In addition, this study also found that in addition to tumor markers, other routine laboratory tests, such as DD dimer and platelet count, also made a significant contribution to the diagnosis and prediction of ovarian cancer, suggesting that the pathophysiological processes related to these test indicators may play an important role in the development of ovarian cancer, and their potential mechanisms deserve further exploration.

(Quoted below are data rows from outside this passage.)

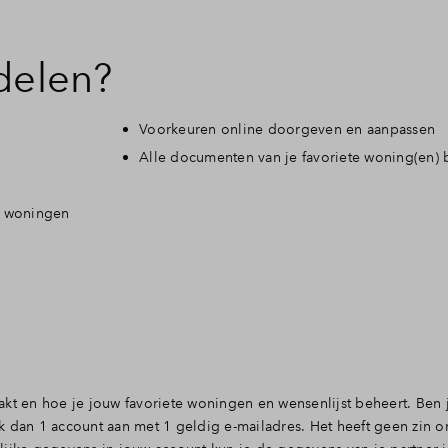
jzer
delen?
jzer Kavels
Voorkeuren online doorgeven en aanpassen
stelde vragen
Alle documenten van je favoriete woning(en) bi
te woningen
t
akt en hoe je jouw favoriete woningen en wensenlijst beheert. Ben
k dan 1 account aan met 1 geldig e-mailadres. Het heeft geen zin o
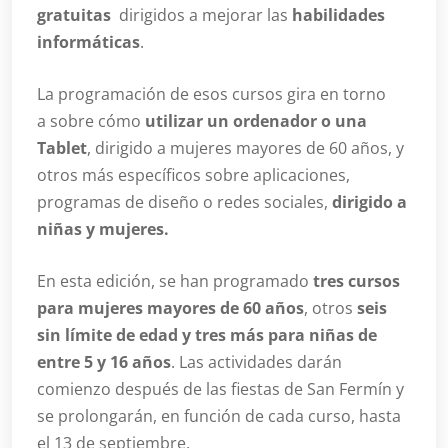
gratuitas
dirigidos a mejorar las
habilidades
informáticas
.
La programación de esos cursos gira en torno
a sobre cómo
utilizar un ordenador o una
Tablet
, dirigido a mujeres mayores de 60 años, y
otros más específicos sobre aplicaciones,
programas de diseño o redes sociales,
dirigido a
niñas y mujeres.
En esta edición, se han programado
tres cursos
para mujeres mayores de 60 años
, otros
seis
sin límite de edad y tres más para niñas de
entre 5 y 16 años
. Las actividades darán
comienzo después de las fiestas de San Fermín y
se prolongarán, en función de cada curso, hasta
el 13 de septiembre.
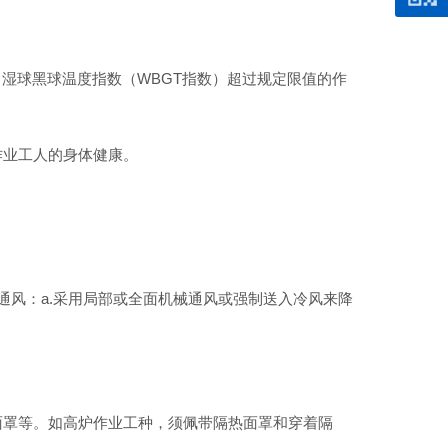
、湿球黑球温度指数（WBGT指数）超过规定限值的作
作业工人的身体健康。
通风：a.采用局部或全面机械通风或强制送入冷风来降
面罩等。如高炉作业工种，须佩带隔热面罩和穿着隔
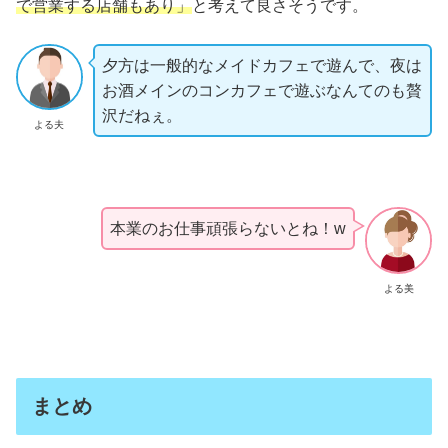
で営業する店舗もあり」
と考えて良さそうです。
夕方は一般的なメイドカフェで遊んで、夜は
お酒メインのコンカフェで遊ぶなんてのも贅
沢だねぇ。
よる夫
本業のお仕事頑張らないとね！w
よる美
まとめ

AI empowers primary healthcare development

According to the "Statistical Bulletin on the Development of my country's Health Care Industry in 2022", although there are 979,768 primary medical and health institutions in my country, accounting for 94.85% of the total number of medical and health institutions in the country, in terms of the number of diagnosis and treatment, the number of diagnosis and treatment in primary medical and health institutions is 4.27 billion, accounting for only 50.7% of the total annual diagnosis and treatment. It can be seen that the number of primary medical and health institutions in my country accounts for a high proportion, but the number of diagnosis and treatment still has a lot of room for growth.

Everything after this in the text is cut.